I didn’t know what to say. I felt somehow disloyal—like there was another thing that Grandma and I had in common. But it wasn’t like I could say, I’m going because I need to see if my hypnosis worked. Mom would freak if she knew I did that. So I just shrugged. “Yeah, weird, huh? Everyone here is really into school spirit and the sports teams.”
“Well, have fun,” she said with a smile, and we left it at that.
When Max picked me up, he was looking especially good in a black T-shirt with a white Beatles logo ironed across the chest. His blue eyes popped and his black hair had started to grow in. The whole visual just looked perfect.
“Like your shirt,” I said, and he instantly grinned.
“So you do know some music outside your Top 40.”
“Come on.” I laughed. “It’s the Beatles. Everyone knows the Beatles.”

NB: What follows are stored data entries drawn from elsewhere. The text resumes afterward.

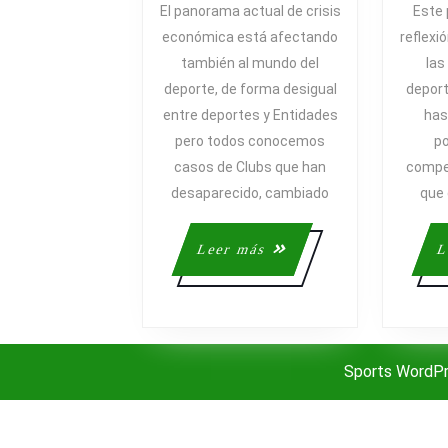
DEL
El panorama actual de crisis
Este 
PATROCIN
económica está afectando
reflexi
DEPORTIV
también al mundo del
las
DEL
deporte, de forma desigual
deport
1.0
entre deportes y Entidades
has
AL
pero todos conocemos
po
2.0
casos de Clubs que han
compet
desaparecido, cambiado
que 
Leer
Leer más
L
más
Sports WordP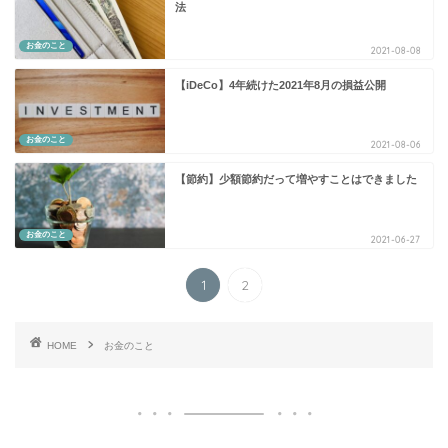
法
お金のこと
2021-08-08
【iDeCo】4年続けた2021年8月の損益公開
お金のこと
2021-08-06
【節約】少額節約だって増やすことはできました
お金のこと
2021-06-27
1
2
HOME
お金のこと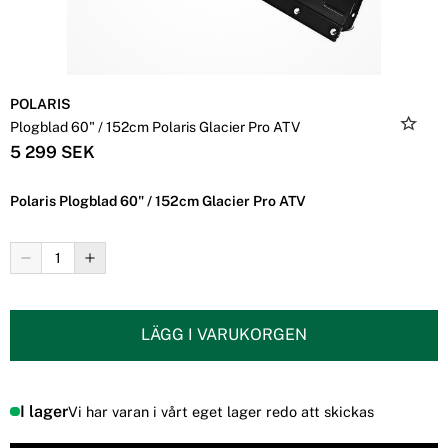
POLARIS
Plogblad 60" / 152cm Polaris Glacier Pro ATV
5 299 SEK
Polaris Plogblad 60" / 152cm Glacier Pro ATV
LÄGG I VARUKORGEN
I lager
Vi har varan i vårt eget lager redo att skickas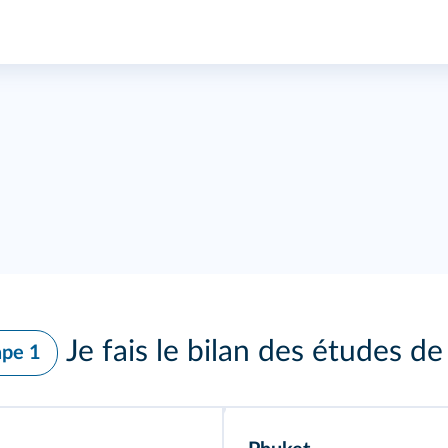
Je fais le bilan des études de
ape 1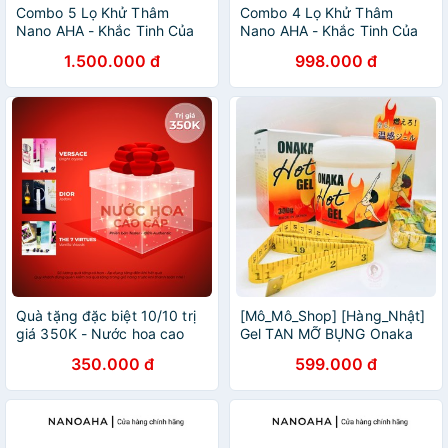
Combo 5 Lọ Khử Thâm
Combo 4 Lọ Khử Thâm
Nano AHA - Khắc Tinh Của
Nano AHA - Khắc Tinh Của
Mọi Loại Thâm
Mọi Loại Thâm
1.500.000 đ
998.000 đ
Quà tặng đặc biệt 10/10 trị
[Mô_Mô_Shop] [Hàng_Nhật]
giá 350K - Nước hoa cao
Gel TAN MỠ BỤNG Onaka
cấp
Hot Gel Nhật Bản 300g
350.000 đ
599.000 đ
đánh tan mỡ bụng, bắp tay
đùi mông [Hàng_Auth]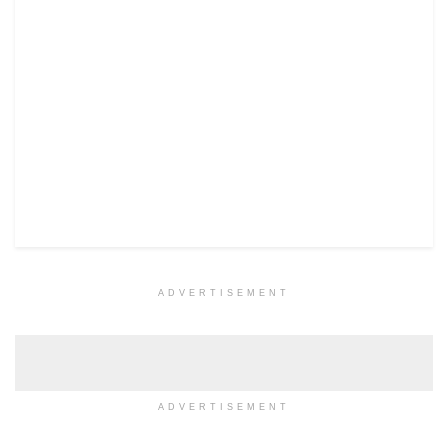
ADVERTISEMENT
ADVERTISEMENT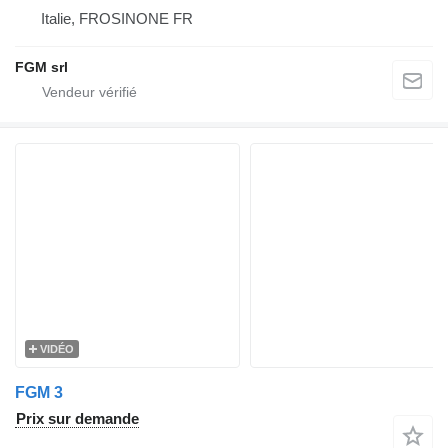
Italie, FROSINONE FR
FGM srl
VIDÉO
FGM 3
Prix sur demande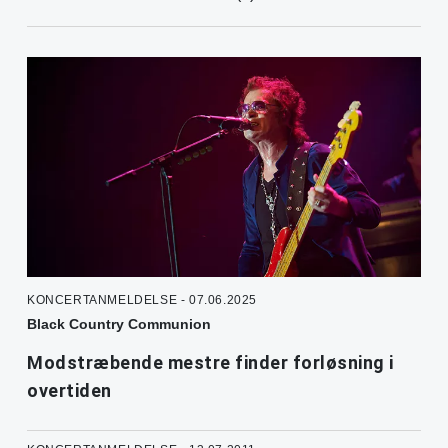
KONCERTANMELDELSE - 07.06.2025
Black Country Communion
Modstræbende mestre finder forløsning i
overtiden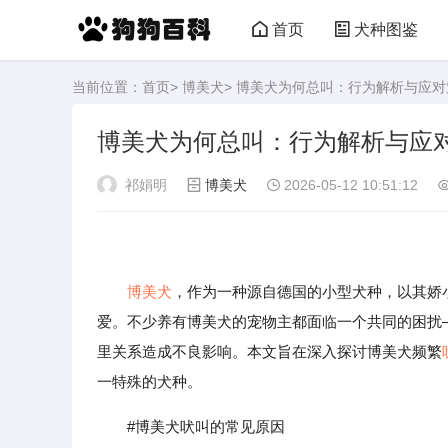
首页
犬种图鉴
当前位置：
首页
>
博美犬
> 博美犬为何总叫：行为解析与应对
博美犬为何总叫：行为解析与应
祁娟明
博美犬
2026-05-12 10:51:12
博美犬
，作为一种源自德国的小型犬种，以其娇
爱。不少养有博美犬的宠物主都面临一个共同的困扰
里关系造成不良影响。本文旨在深入探讨博美犬频繁
一特殊的犬种。
#博美犬吠叫的常见原因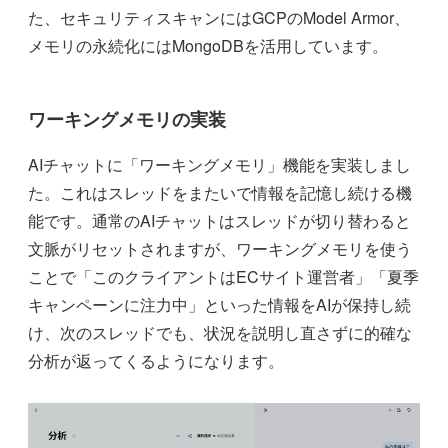
た、セキュリティスキャンにはGCPのModel Armor、
メモリの永続化にはMongoDBを活用しています。
ワーキングメモリの実装
AIチャットに「ワーキングメモリ」機能を実装しまし
た。これはスレッドをまたいで情報を記憶し続ける機
能です。通常のAIチャットはスレッドが切り替わると
文脈がリセットされますが、ワーキングメモリを使う
ことで「このクライアントはECサイト運営者」「夏季
キャンペーンに注力中」といった情報をAIが保持し続
け、次のスレッドでも、状況を説明し直さずに的確な
分析が返ってくるようになります。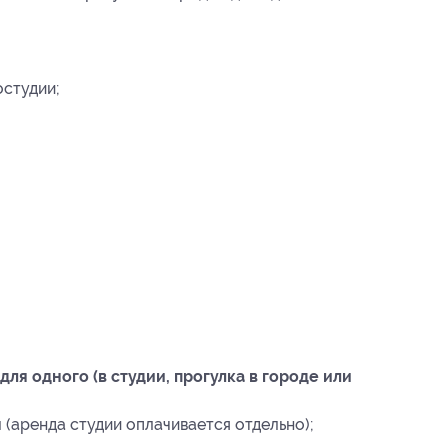
остудии;
ля одного (в студии, прогулка в городе или
(аренда студии оплачивается отдельно);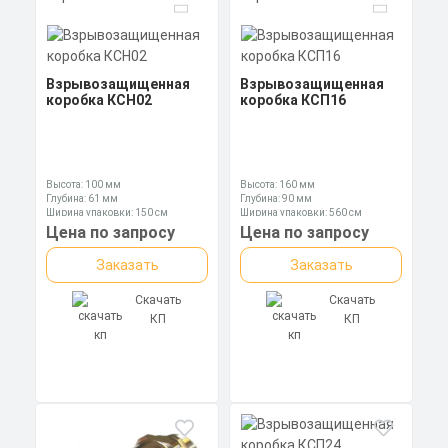
Взрывозащищенная
Взрывозащищенная
коробка КСН02
коробка КСП16
Высота: 100 мм
Высота: 160 мм
Глубина: 61 мм
Глубина: 90 мм
Ширина упаковки: 150 см
Ширина упаковки: 560 см
Цена по запросу
Цена по запросу
Заказать
Заказать
Скачать
Скачать
КП
КП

He gave me a skeptical look. “Hey, all I’ve ever heard in the background on the phone was Cher.”
“Not my fault.” I
smiled. “And that was only in Vegas.”
He nodded and started the truck. “Still, it’s nice to know you have some basic knowledge of music legend.” He smiled and I got the sneaking suspicion that he had handpicked that shirt to provoke me. It gave me a total thrill. “So,” he continued. “I have something for you.” He reached into the backseat while barreling down the road, paying no attention to the mailboxes he kept almost skimming. “Here.” He tossed a CD case into my lap and re-gripped the steering wheel.
It was a plain silver CD in a clear plastic case—no labels, no markings. “What’s this?” I asked.
He accelerated onto Main Street and cranked the radio. “It’s something”—he looked over at the CD in my lap—“I . . . made for you. I thought you might like it.”
He made me a mix CD, I thought. Isn’t that something you do for someone you’re into? I felt warmth spread through my veins. “Hey,” I said, noticing that we were headed toward school. “Aren’t we picking up Minnie?”
“Nah, she has to help her parents at the restaurant for lunch. She’ll come later.”
Just me and Max. Alone on a weekend. A mix CD just for me. This had to be more than just friend behavior. A smile engraved itself across my face.
The auditorium was filled with students, teachers, and families, all chatting excitedly with their eyes trained on the large navy blue mats that covered the hard floors. I was surprised by how many nonstudents were there, outfitted in the crimson and gold school colors, but Max informed me that our cheerleading squad was really good. They had advanced to the state finals last year. People were always excited to watch them compete.